▶ [What the task asks]: Within the listing below, locate all lines containing the word "Islands". Copy each one.

·····

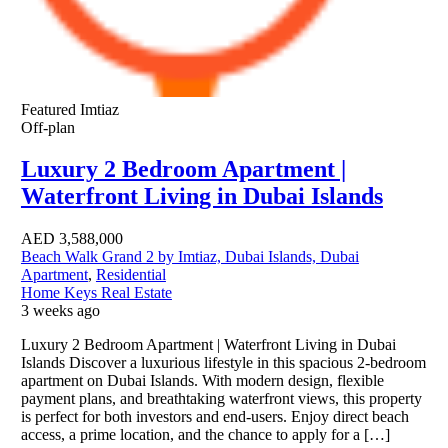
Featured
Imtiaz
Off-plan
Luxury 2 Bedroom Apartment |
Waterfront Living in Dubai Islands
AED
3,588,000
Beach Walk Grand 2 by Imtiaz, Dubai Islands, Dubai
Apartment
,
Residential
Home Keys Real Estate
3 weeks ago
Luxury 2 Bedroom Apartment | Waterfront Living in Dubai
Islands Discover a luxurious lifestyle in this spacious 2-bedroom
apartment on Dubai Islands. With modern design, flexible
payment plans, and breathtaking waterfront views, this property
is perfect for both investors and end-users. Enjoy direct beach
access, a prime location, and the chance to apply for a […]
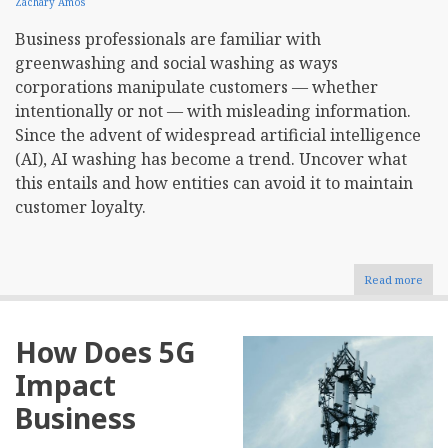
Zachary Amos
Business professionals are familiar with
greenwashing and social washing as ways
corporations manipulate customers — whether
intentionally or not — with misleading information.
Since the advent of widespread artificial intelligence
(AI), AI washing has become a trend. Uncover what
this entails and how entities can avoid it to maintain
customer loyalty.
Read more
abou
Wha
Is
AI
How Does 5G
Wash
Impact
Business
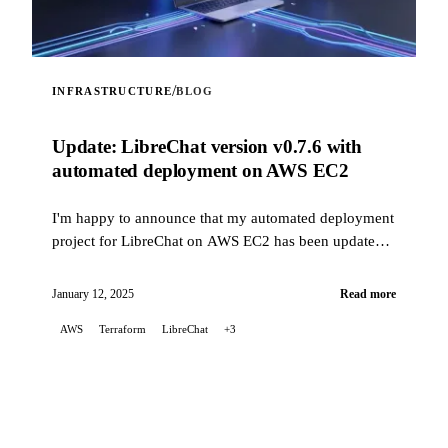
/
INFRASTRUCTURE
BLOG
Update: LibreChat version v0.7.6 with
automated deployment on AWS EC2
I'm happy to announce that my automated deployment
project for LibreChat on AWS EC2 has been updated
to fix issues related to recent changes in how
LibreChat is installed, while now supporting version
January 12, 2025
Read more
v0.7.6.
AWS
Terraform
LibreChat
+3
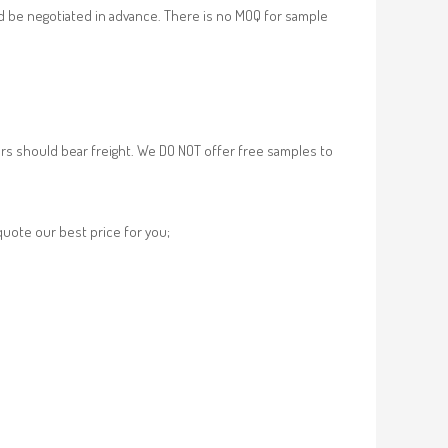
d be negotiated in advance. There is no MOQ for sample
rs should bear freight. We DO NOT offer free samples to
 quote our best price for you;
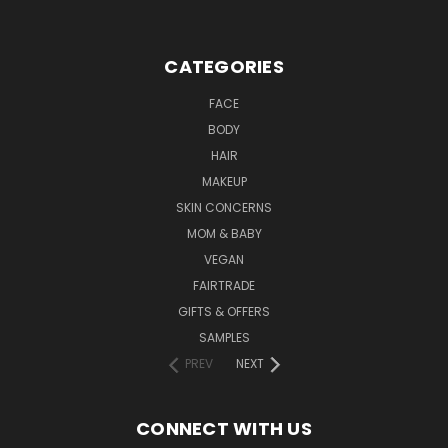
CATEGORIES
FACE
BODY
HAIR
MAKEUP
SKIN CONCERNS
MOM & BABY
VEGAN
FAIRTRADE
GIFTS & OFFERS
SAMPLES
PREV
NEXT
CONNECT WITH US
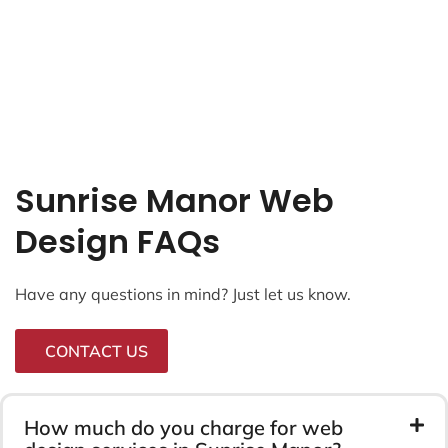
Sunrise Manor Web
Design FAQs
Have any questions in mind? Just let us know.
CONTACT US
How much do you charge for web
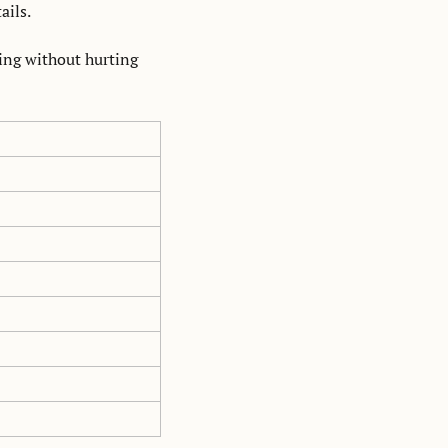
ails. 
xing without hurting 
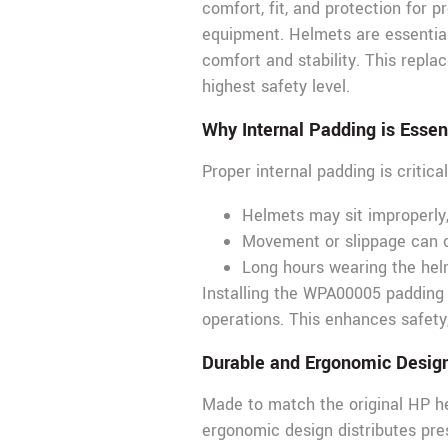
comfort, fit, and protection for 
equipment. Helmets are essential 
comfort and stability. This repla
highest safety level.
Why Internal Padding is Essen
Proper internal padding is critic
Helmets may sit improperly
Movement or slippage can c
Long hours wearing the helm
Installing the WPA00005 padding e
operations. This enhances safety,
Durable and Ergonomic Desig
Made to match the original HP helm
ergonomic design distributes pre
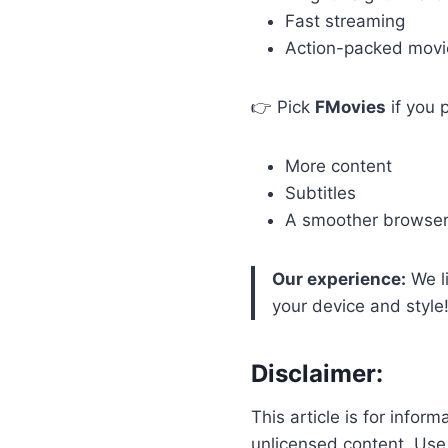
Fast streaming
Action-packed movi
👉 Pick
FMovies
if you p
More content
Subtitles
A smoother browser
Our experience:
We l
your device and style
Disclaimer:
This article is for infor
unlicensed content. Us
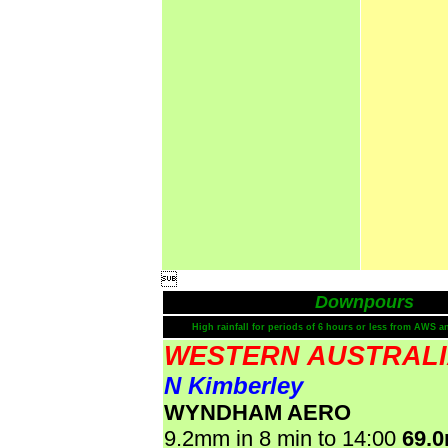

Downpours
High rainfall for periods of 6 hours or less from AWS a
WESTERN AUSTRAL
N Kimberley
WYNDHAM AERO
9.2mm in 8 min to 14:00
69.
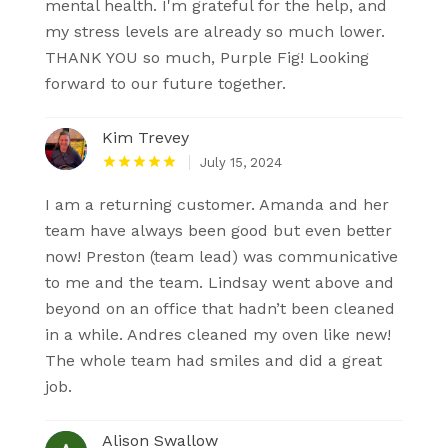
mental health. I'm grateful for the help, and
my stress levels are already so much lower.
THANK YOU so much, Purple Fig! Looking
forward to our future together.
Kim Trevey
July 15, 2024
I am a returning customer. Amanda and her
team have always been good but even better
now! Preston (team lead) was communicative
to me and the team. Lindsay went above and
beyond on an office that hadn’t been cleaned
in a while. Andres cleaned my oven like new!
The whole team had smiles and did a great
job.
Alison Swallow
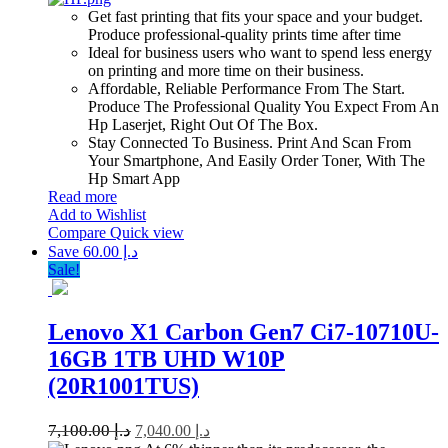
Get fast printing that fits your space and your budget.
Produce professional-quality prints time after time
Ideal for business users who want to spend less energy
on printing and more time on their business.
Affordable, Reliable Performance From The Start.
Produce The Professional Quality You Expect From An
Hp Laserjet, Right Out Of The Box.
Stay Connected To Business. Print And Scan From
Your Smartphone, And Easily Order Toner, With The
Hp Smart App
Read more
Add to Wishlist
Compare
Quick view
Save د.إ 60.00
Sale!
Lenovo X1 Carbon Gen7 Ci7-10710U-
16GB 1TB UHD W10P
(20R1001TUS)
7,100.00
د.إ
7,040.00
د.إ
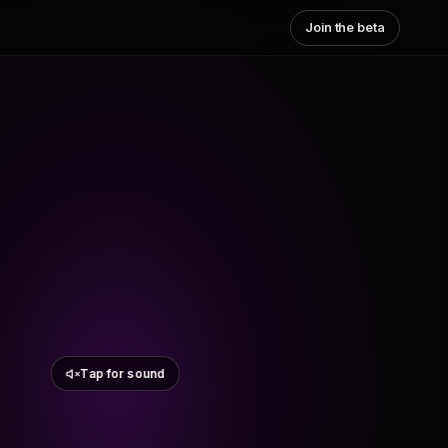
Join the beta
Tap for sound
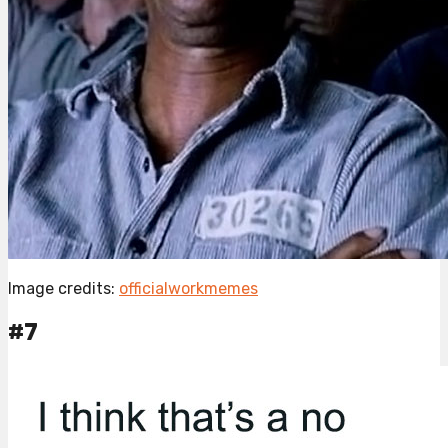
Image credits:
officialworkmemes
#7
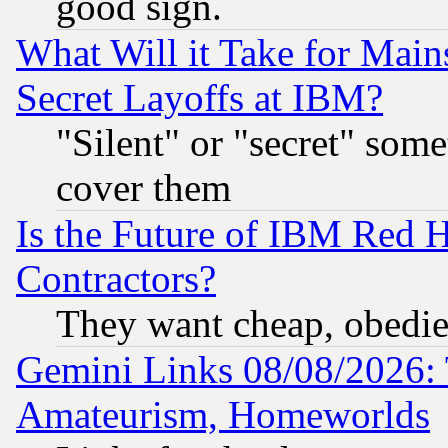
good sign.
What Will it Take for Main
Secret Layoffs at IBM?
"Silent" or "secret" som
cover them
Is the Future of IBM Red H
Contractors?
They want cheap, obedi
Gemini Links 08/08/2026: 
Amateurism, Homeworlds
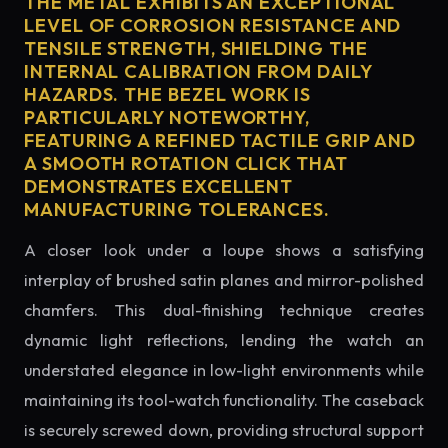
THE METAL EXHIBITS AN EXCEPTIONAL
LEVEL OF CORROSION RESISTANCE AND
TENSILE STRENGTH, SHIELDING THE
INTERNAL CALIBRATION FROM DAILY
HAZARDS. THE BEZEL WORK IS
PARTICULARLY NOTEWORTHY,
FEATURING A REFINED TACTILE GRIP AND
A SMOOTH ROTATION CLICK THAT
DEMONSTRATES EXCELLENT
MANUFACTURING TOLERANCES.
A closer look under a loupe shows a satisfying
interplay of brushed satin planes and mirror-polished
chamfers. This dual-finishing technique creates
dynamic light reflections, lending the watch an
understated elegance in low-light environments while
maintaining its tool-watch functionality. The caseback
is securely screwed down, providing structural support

·····

▶ [Result below]:
Waterfront Living in Dubai Islands
Beach Walk Grand 2 by Imtiaz, Dubai Islands, Dubai
Islands Discover a luxurious lifestyle in this spacious 2-bedroom
apartment on Dubai Islands. With modern design, flexible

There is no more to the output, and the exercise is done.